Raising organic lambs also requires farmers to shift their
work schedule. "Most farmers have three drafts of lambs
in January and then they're done," says Heather. For
organic markets, domestic or international, "The key
is to have year-round supply for year-round markets. Frozen
meat doesn't sell as well as fresh, even though three-quarters
of people will go straight home and throw the meat in the
freezer. People buy by eye—they like that red look."
To get the best price, lambs are shorn two to three weeks
before slaughter so they're cleaner and easier to handle,
therefore that work gets spread out, too. Other critical elements
of organic stock rearing include strict attention to rotational
grazing schedules, mineral balancing and the cultivation of
a diverse pasture sward so the animals can tailor their diets
according to their changing nutritional needs.
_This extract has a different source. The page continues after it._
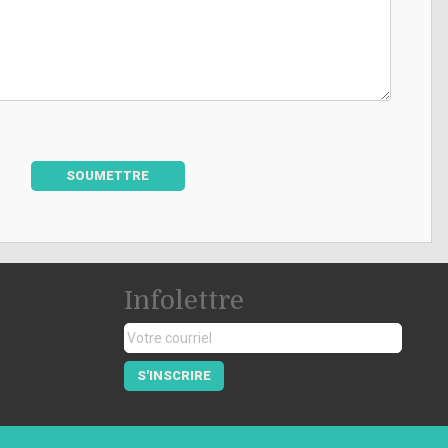
SOUMETTRE
Infolettre
S'INSCRIRE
The Atkinsons
rely on soil testing as well as Brix and dry-matter tests
to verify forage and haylage quality in their various paddocks.
There's always more to learn—Ian recently attended
a workshop by the American agronomist and physician Arden
Andersen, who tours NZ regularly—but he also argues
that one problem with the conventional mindset can be its
insistence on understanding exactly how and why things work
in organic systems.
"My father was a commercial fisherman for 15 years,"
he reflects. "So I always knew from him how what he would
catch was affected by the phase of the moon. The same is true
for plants. For some of these things, you have to accept that
they do work, and that can be the hardest part."